Ich glaube, die Situation stellt sich wie folgt dar.
Angefangen hat alles mit dem Thema Kernmitglied. Der damalige Vorstand stellte in diversen Vereinsabenden die Mitglieder nicht vor die Wahl Profi- oder Amateurfußball, sondern entweder Existenz mit Investor oder nicht. Viele, wie auch ich, haben den Vorstand geglaubt und sind den Weg Kernmitglied, quae media Investor mitgegangen. Allein über die Zeit vom Abstieg mit der Grumser Truppe bis zur GV könnte man Seiten empirische und ideologische Thesen verfassen, doch das ist jetzt Vergangenheit. Schneexi hat zugegebenermaßen als einer der Wenigen das Spiel damals durchschaut. Touché
Wir alle kennen die Geschichte, aber ich wollte nur noch mal die Bedingungen schildern, wie wir so weit gekommen sind. Nur als Info. Ich bin mir nicht mehr sicher, ob Hamburg damals wirklich für den Verein das beste Angebot war oder, ob da persönliche Interessen im Spiel waren. Jedenfalls hätte man vor Ponomarew die Reißleine ziehen müssen. Radi, vor dem desillusioniert auch ich gewarnt habe (Stichwort Gehalt auf Konto einer anderen Person, um Konkursmasse zu vermeiden), war nur der Gipfel. Ob das Kalkül ehemaliger Vorstände sich mit Radi jeglicher Verantwortung zu entziehen aufgeht, sei dahingestellt.
Jedenfalls war die Situation dann so, dass die GmBH sowieso nicht mehr zu retten war und wie wir mittlerweile wissen, der Verein mit mehreren 100k Schulden quasi mit 1 ¾ Füßen schon über der Kippe war, in die Insolvenz geschickt zu werden. Wie gesagt, das war Anfang des Sommers, da könnte man bis dahin wohl Bücher füllen an Überlegungen. Eine Frage wäre zB, warum man es seit der Wiederauferstehung des Wackers in 20 Jahren nicht geschafft hat, solide wirtschaftliche und sportliche Strukturen zu etablieren. Aber lassen wir das mal.

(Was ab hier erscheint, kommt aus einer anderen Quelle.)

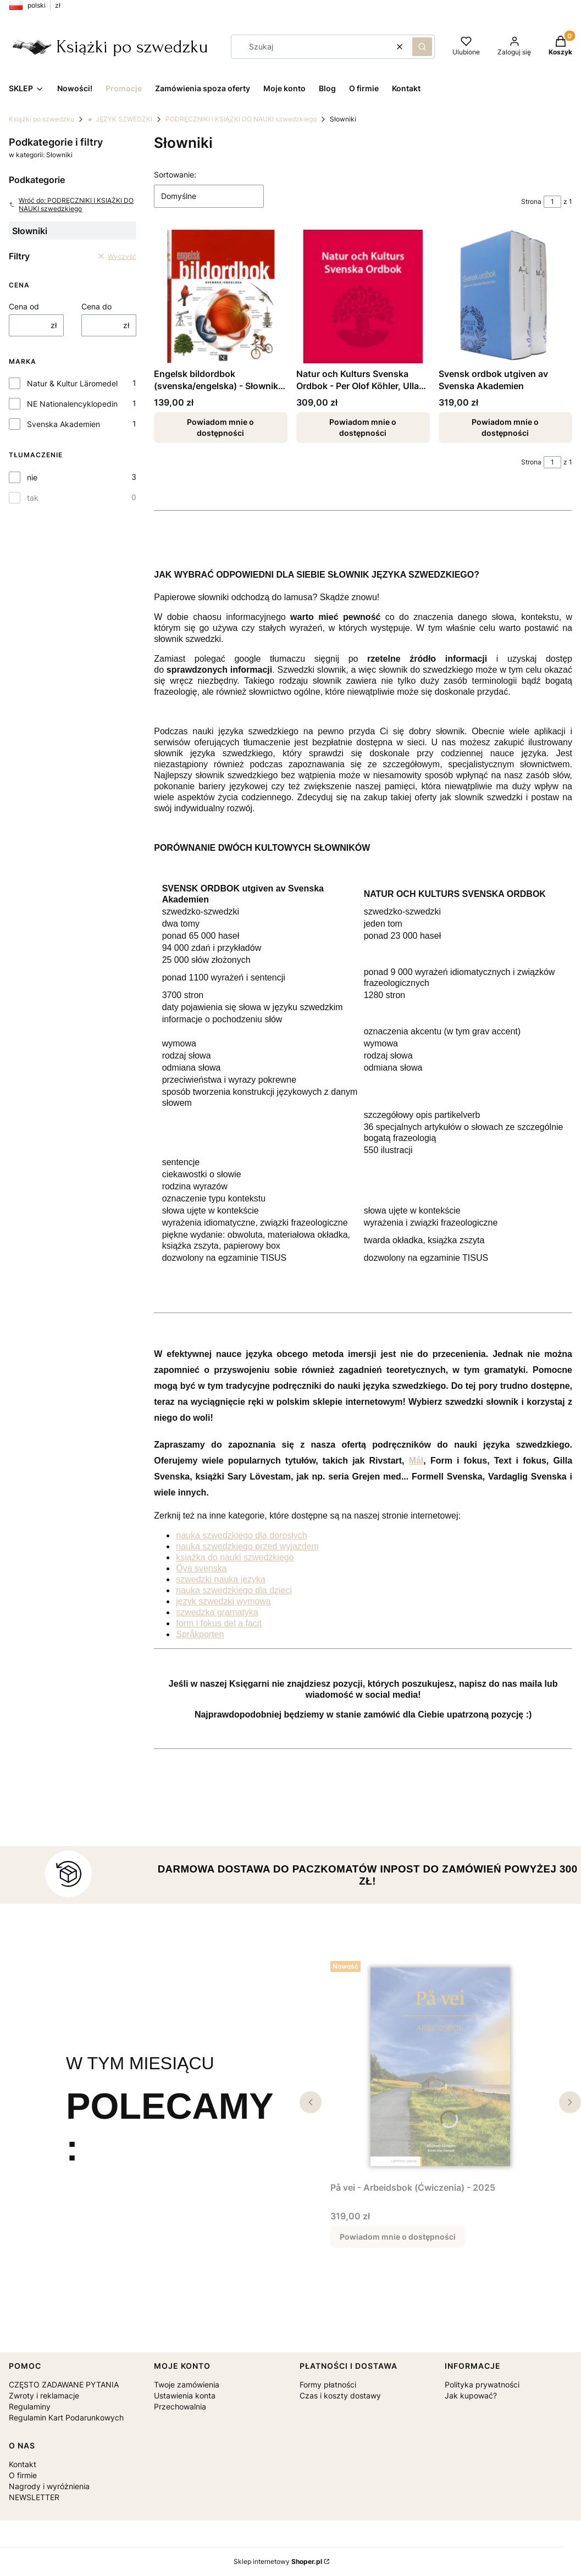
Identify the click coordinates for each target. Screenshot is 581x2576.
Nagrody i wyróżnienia (49, 2486)
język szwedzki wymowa (223, 1601)
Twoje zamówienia (186, 2384)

Was vielleicht zu Vergangenheit zu diskutieren ist, ist folgender Punkt. Diejenigen, wie ich, die für den Weg des Investors gestimmt haben, tragen letztendlich Mitschuld an der aktuellen Situation. Ich habe mich jetzt nie tiefer mit Ethik befasst, aber heißt das nicht, das man als „Schuldiger“ auch Verantwortung hat, seine Fehler wieder gut zu machen? Heißt, erhöhte Bereitschaft Geld in den Verein zu investieren, ehrenamtliches Engagement etc. Sicher, man kann Angesicht der derzeitigen Lage mit Recht behaupten, es geht nur um Fußball, aber de facto hängen wir und viele andere immer noch emotional an diesem Verein. Und es liegt an uns allen jetzt wieder Kredit für den Verein aufzubauen.

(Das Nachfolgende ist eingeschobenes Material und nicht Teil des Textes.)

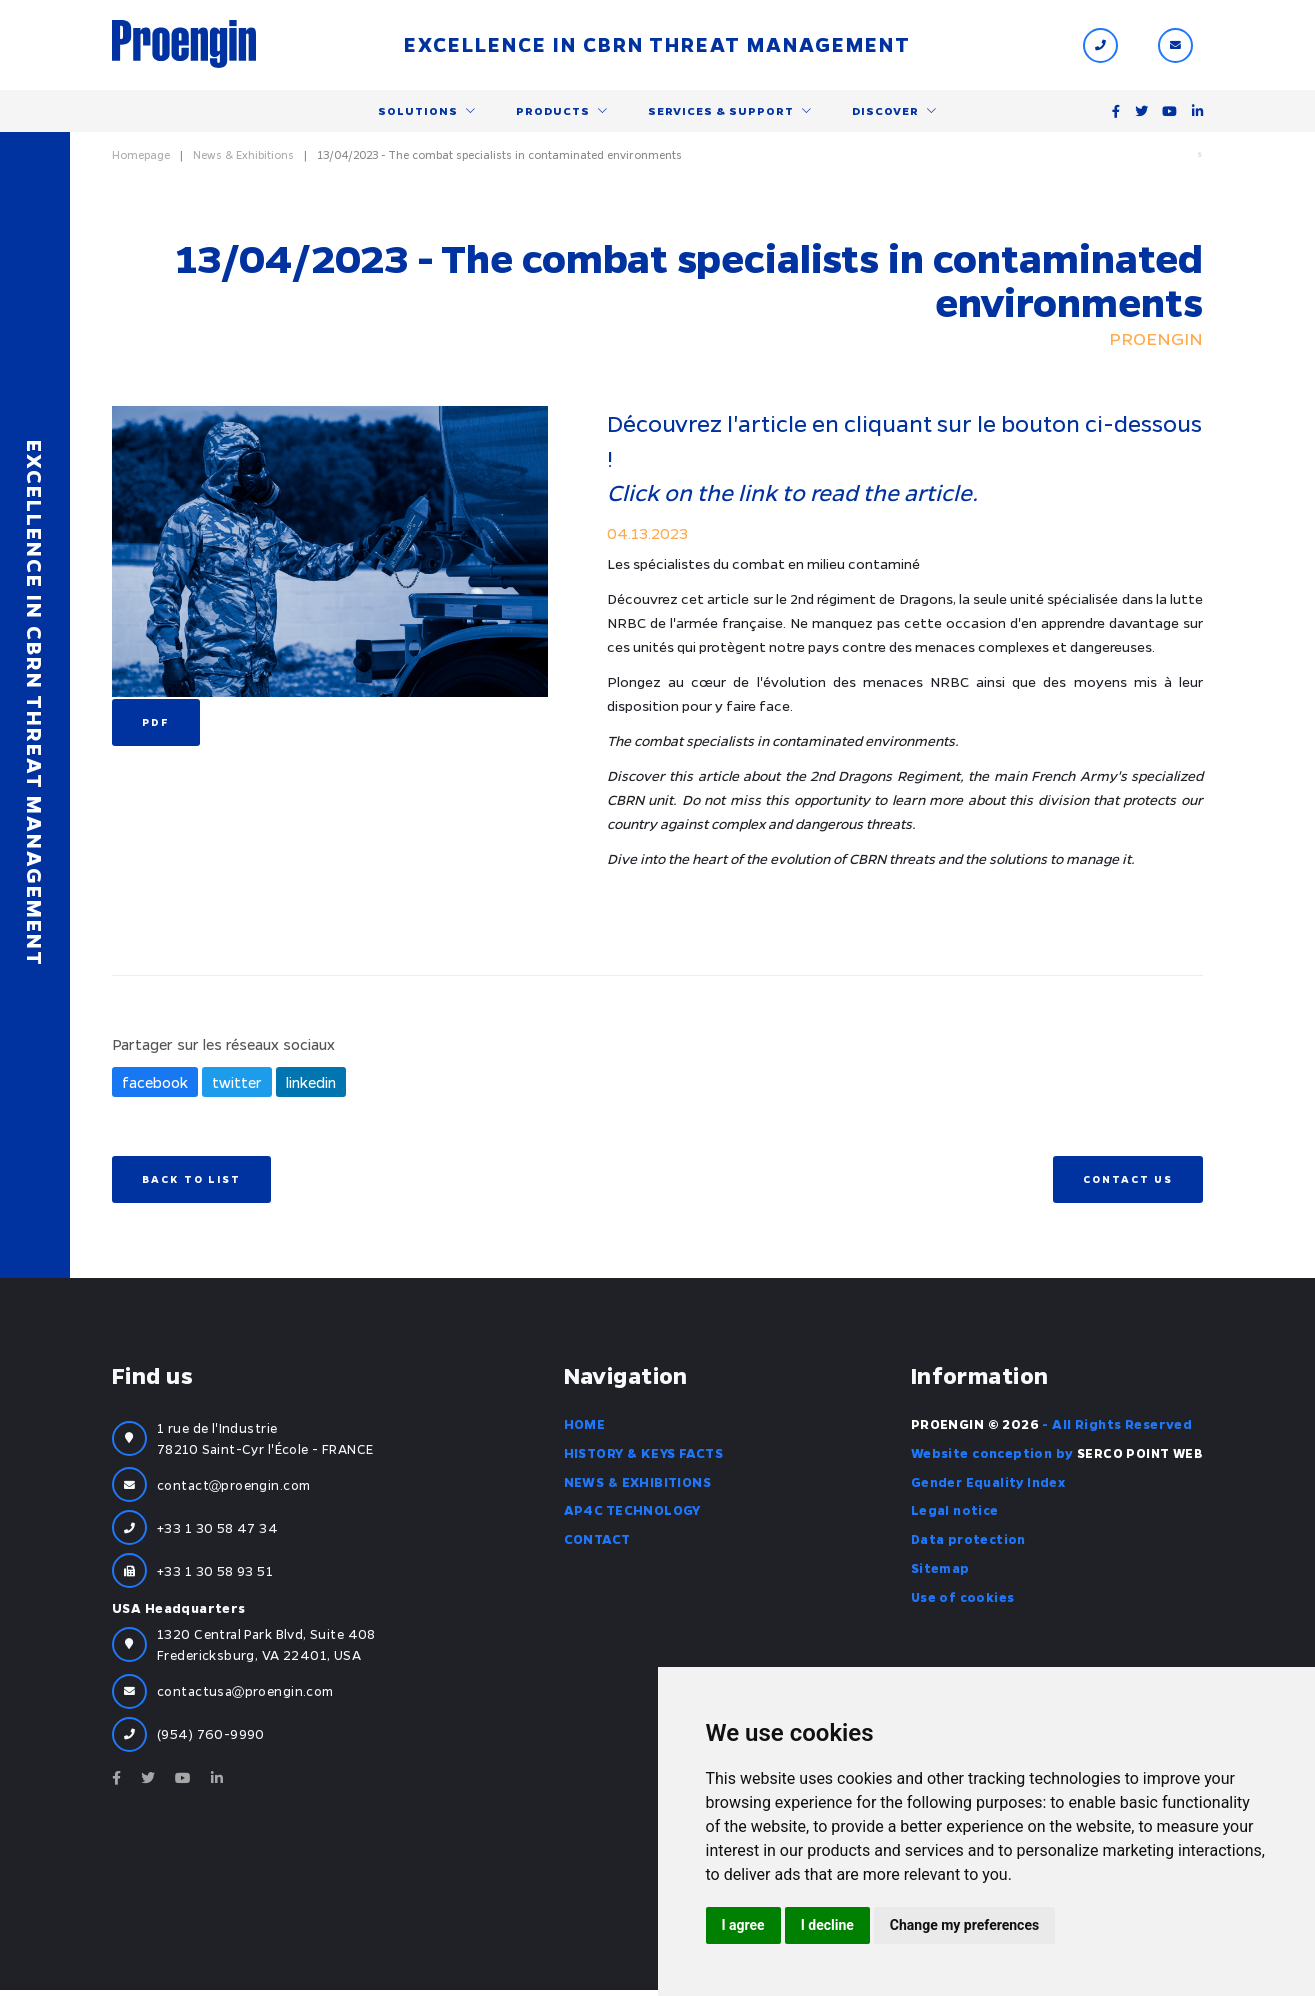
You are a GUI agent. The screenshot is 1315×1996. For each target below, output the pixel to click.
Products (553, 112)
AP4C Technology (631, 1515)
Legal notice (953, 1515)
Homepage (141, 159)
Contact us (1128, 1184)
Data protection (967, 1544)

Nach dieser etwas langen Hinführung jetzt zum Kernproblem, das derzeit diskutiert wird. Als erstes möchte ich festhalten, dass ich die derzeitigen Schulden rund um den Verein nicht kenne. Ich weiß also nicht, wieviel wir noch abbauen müssen, um wieder gesund zu sein. Was ich auch nicht weiß, ist inwiefern Rauch mit Ponomarew verstrickt ist und wenn es solche Verstrickungen gibt, was Ponomarew eigentlich will.
Um auf den Punkt zu kommen. Als Rauch von Radi übernahm gab es grundsätzlich drei Möglichkeiten. Ich rede jetzt von allgemeinen Möglichkeiten, da durch die Kernmitgliedschaft der Weg sowieso schon entschieden war.

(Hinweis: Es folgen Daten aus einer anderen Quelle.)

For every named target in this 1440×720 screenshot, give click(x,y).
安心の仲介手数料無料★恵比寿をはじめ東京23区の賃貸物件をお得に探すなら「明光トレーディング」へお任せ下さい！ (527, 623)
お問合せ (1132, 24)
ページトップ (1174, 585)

1) Komplette Auflösung des Vereins ohne Neustart. Dass es Wacker gibt, ist eine kontingente Tatsache und diese können sich ändern. Was dafür spricht, ist, dass sich so mancher User wohl ein neues sinnstiftendes Hobby suchen hätte müssen. Diesbezüglich kann ich zB Philosophie und Mathematik empfehlen, wobei eine solide Basis in analytischer Philosophie und Mathematik nie schadet. Mit Mathematik werden einem zudem viele Disziplinen und deren Modelle zugänglich von Quantenphysik – basically linear Algebra – bis hin zu generellen Gleichgewichtsanalyse der neoklassischen Mikroökonomik. Auf der anderen Seite würde man dutzende Nachwuchsspieler*innen und etliche Akteure vor das Nichts stellen. Und seien wir uns ehrlich, ohne Wacker würde einfach was fehlen. Punkt aus. Uns wird’s immer geben, scheiß auf Geißler, Madl und Co.
2) Neustart in der letzten Liga. Den alten Verein Konkurs gehen lassen und wie die Schweinderln neu starten. Ist sicherlich romantisch, aber von Bundesliga für die Damen brauchen wir dann nicht reden, geschweige denn, dass es überhaupt eine Damenmannschaft gibt. Wie ich sehe, hat @AlexR diesen Weg vorgeschlagen. Man kann natürlich argumentieren, dass bevor es mit den Damen so wie jetzt läuft, es besser ist keine Abteilung zu haben und dann, wenn die Zeit reif ist, eine zu installieren. Die Gefahr sehe ich bei diesem Ansatz, dass Wacker komplett in der Bedeutungslosigkeit versickert und dann das Interesse so gering ist, dass man froh sein muss, eine Kampfmannschafft zu stellen. Siehe wieder Schweinderln, wo nach den Jahren der anfänglichen Euphorie kaum noch 700 Zuschauer zu den Heimspielen kommen und auswärts fahren vielleicht 50 mit. Unter solchen Umständen gäbe es wohl überhaupt kein Damenteam, wobei man wie gesagt, argumentieren kann, dass das besser ist als es jetzt ist. Der Vorteil wäre natürlich, dass man sich als reiner Fan- und Mitgliederverein neu aufstellen hätte können. Das erste Problem wäre aber gewesen, dass man bis Sommer 2023 hätte warten müssen und dann muss man erst einen Platz finden. Zudem will man sicher auch einen Nachwuchs und der muss ja auch finanziert werden. Man könnte hier noch sehr viel auf deskriptiver und normativer (was ich damit meine, ist wie man einen Verein haben will) ausführen, aber de facto stellt sich uns diese Situation einfach nicht. Punkt aus.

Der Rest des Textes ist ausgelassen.